Sitting at the piano yesterday during a choir rehearsal I was reminded of an incident that happened years ago.

I was a new pianist to that particular group, and as in any relationship we were nervously trying to get to know one another. For the second time in two weeks I had been given the task of doing sectionals with the sopranos and altos. The week before the women loved me; it was the best first date ever. They laughed at every single one of my attempts at lightheartedness and humor; I left feeling witty and pretty and bright. As I was walking to my car, I heard one woman say to another, “She has such poise and such authority. It is as if she knows what she’s doing.

The next week, however, was another matter entirely. I tried to get the soprano section to feel the pulse and count-sing, which was something they desperately needed to do. As a whole, their sense of rhythm was awful. But instead of cooperating with my pedagogical attempts at fixing their rhythmic problems, all 100 of them rebelled: they refused; they got stubborn and obstinate. Finally, one raised her hand and said, “We shouldn’t have to do this, because we don’t count when we sing.”

I could not make these things up.

The sopranos may or may not be counting, but I am. Frantically, these days. I’m counting the days I have left in my summer teaching schedule. I’m counting the number of possible cocktail corner evenings left before the chill of the night air drives us inside for the season. I’m counting (hoarding might be a better word) the number of vacation days between the summer and fall semesters. I’m counting the Saturday mornings that can be spent wandering through the downtown farmer’s market and how many cherry tomatoes I have left on the vine. I’m counting the books I hope to read before the summer ends. I’m counting the number of peaches sitting in the bowl on the counter and the number of popsicles (or “paletas” as we would say around here) in the freezer.

For the reality is that around here summer turns its inevitable corner towards fall around July 4. The weather is still hot, hot, hot, but anyone looking at a calendar knows that our days are limited. This year I began teaching my summer semester on Tuesday, June 1. And now, suddenly, after teaching nearly 150 summer lessons, what remains could be counted on two hands. “The days go by so slow, but the weeks go by so fast,” a perceptive young kid said to me last summer when we were all stuck at home in lockdown.

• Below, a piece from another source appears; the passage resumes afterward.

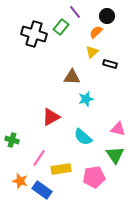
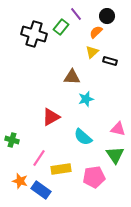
purple line: moved 1 px right, 2 px down
black rectangle: moved 3 px up
blue rectangle: moved 1 px left
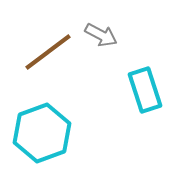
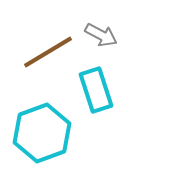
brown line: rotated 6 degrees clockwise
cyan rectangle: moved 49 px left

We are no longer stuck at home, but the sentiment is the same: where did the weeks go?

My summer teaching schedule is nothing like the rest of the year. Students are required to take a certain number of lessons during June and July in order to keep their spot in the fall, but beyond that, anything goes. While during the school year little Tony might come every Tuesday at 5:00, during the summer his six lessons may be scattered across the weeks in such a way that they fit around baseball camp and family vacations, swim lessons and Spanish classes. As long as the minimum number of lessons is reached, the structure is totally free form. From my perspective this means that every single week looks entirely different from any other week. For that matter, every single day looks entirely different from any other day. There is no danger of tumbling into a rut. Or a rhythm either, unfortunately.

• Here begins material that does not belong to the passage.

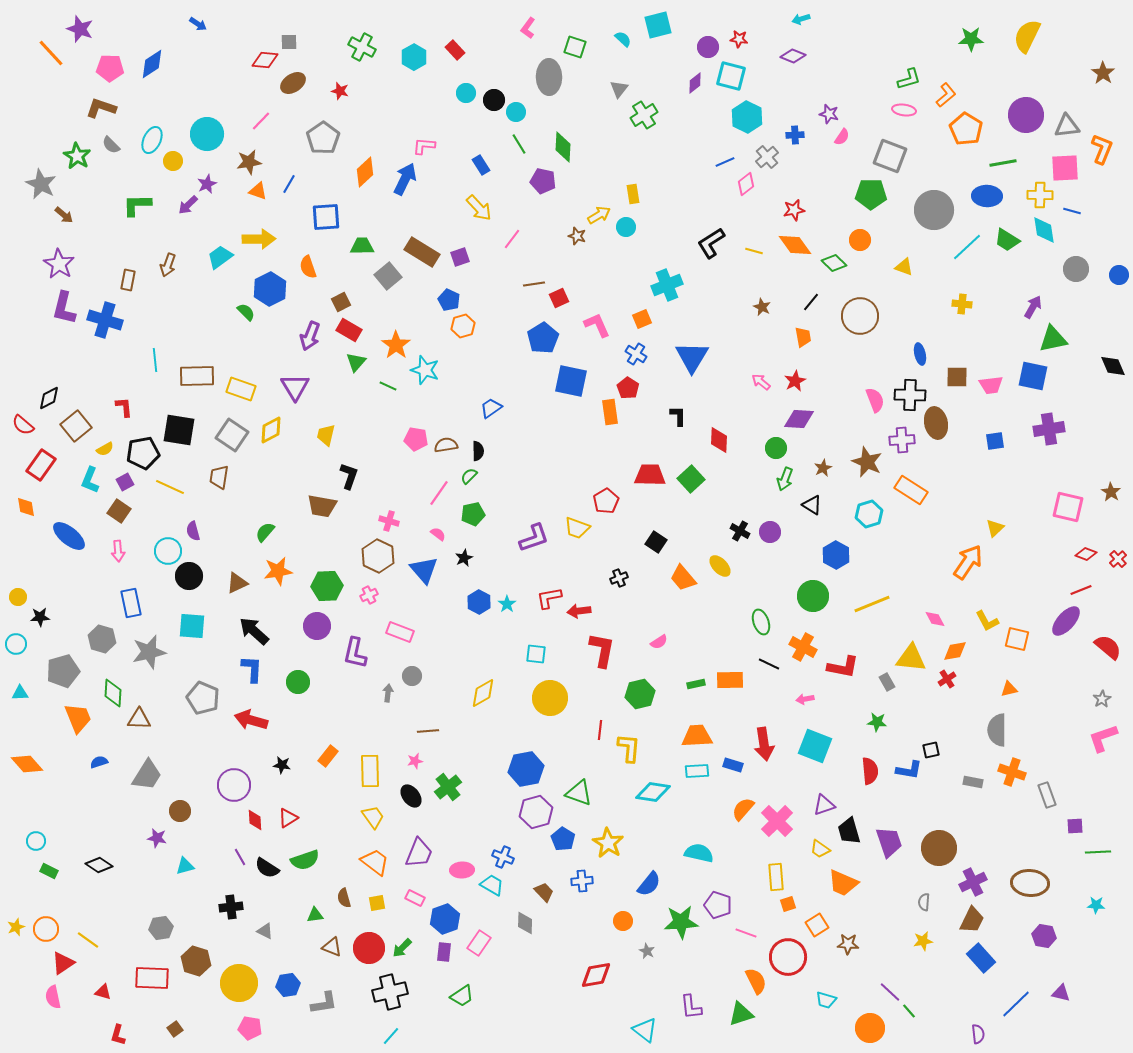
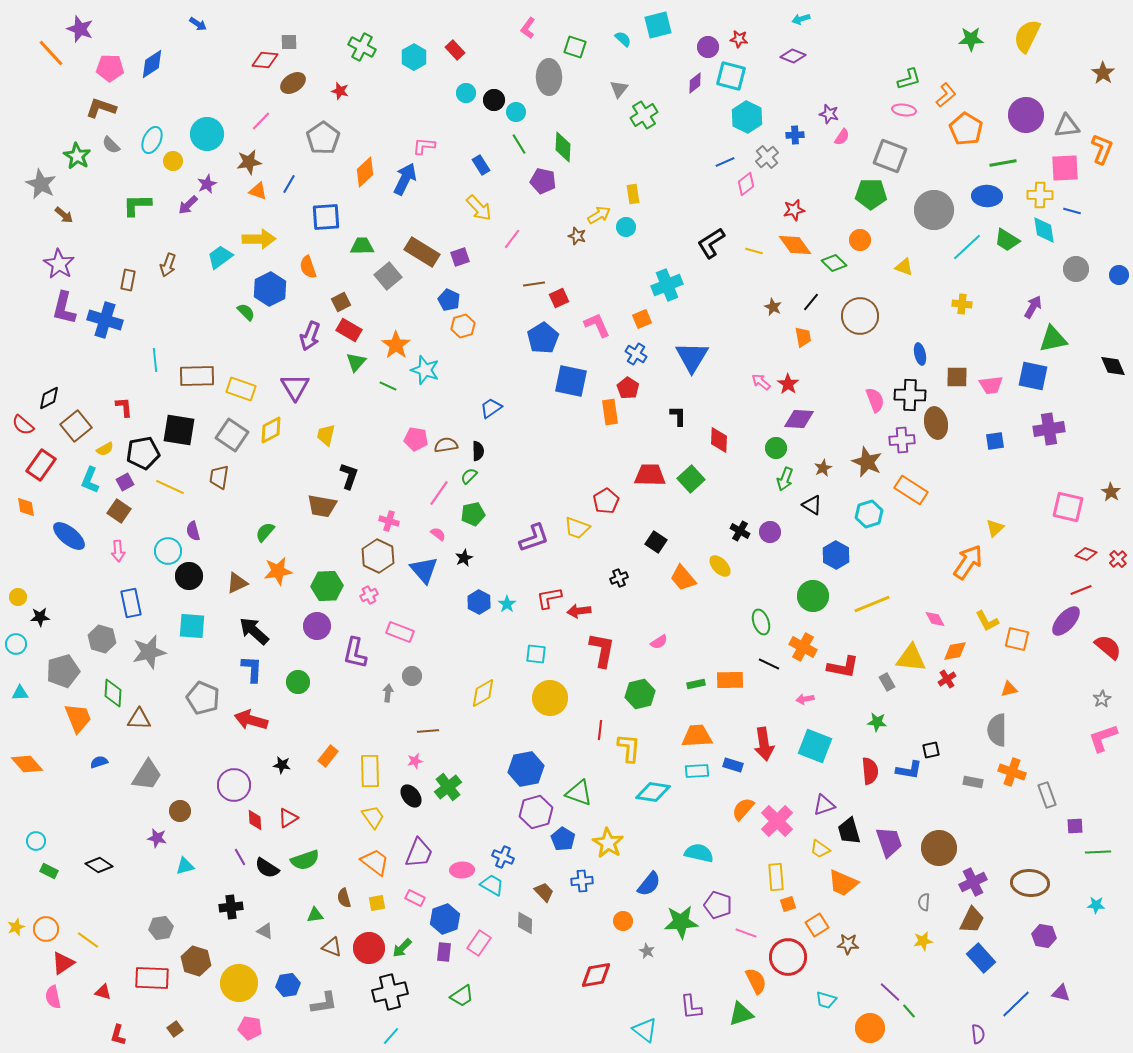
brown star at (762, 307): moved 11 px right
red star at (795, 381): moved 7 px left, 3 px down; rotated 10 degrees counterclockwise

At first this is novel. I love the lack of predictability and the absence of any preconceived notion about how a teaching day will roll. After all, if precocious Lucy has never taken a lesson right after super distracted Dylan, then I don’t know (and therefore can’t dread ahead of time) how that pacing from one lesson to another might feel. It might be great; it could be brutal, but the experiment is at least interesting. Many students take longer lessons in the summer, which allows for the luxury to dive in deeper on a particular practicing strategy or to explore new concepts thoroughly during our time together. I discover that my attention and energy is different depending on the time of day: I fall in love with morning lessons; I remember that if I teach through lunch by mid-afternoon I’m flagging. It’s all good.

Or rather it is good for a while. Every night I take a look at my schedule for the next day and figure out where I am going to fit in practicing and the laundry. I arrange outside rehearsals during open chunks and try to set aside writing time before the first student walked through the door. One day I water the garden in the darkness of the pre-dawn and the next I find myself dragging hoses after dark, a thousand stars shining down upon me. In June the randomness of my schedule is invigorating, by July it is exhausting, the very lack of groove draining and distracting. It reminds me why routines and rhythms serve our souls.

And so I count, even if the sopranos are not. I count my sun salutations every morning. Breathe in. I sweep my arms over my hand. Breathe out. I fold forward. Breathe in. I step back into downward dog. Breathe out. Breathe in. Right foot forward. Breathe out. Left foot forward. Breathe in. I rise, arms reaching overhead. Breathe out. My hands come to prayer, heart center.

Every day I begin all over again. I write, trying to capture a fleeting idea. At the piano, I work on Mozart; I wrestle with Bach. I swim laps, tracing the black line down the center of the pool as I count breaths and lengths. I fill birdfeeders and cut roses. I perform. I teach. I sit. I practice.

Each morning the sun rises over the mountain range to our east. The world repeats its own practices, creaking and moaning through its cycles of birth and death: day becomes night and then again day; spring triumphs over winter, autumn surrenders into winter, the green turns to gold and then fades to brown; over and over the moon waxes and wanes, waxes and wanes, waxes and wanes.

The very repetitions, in the end, create the music.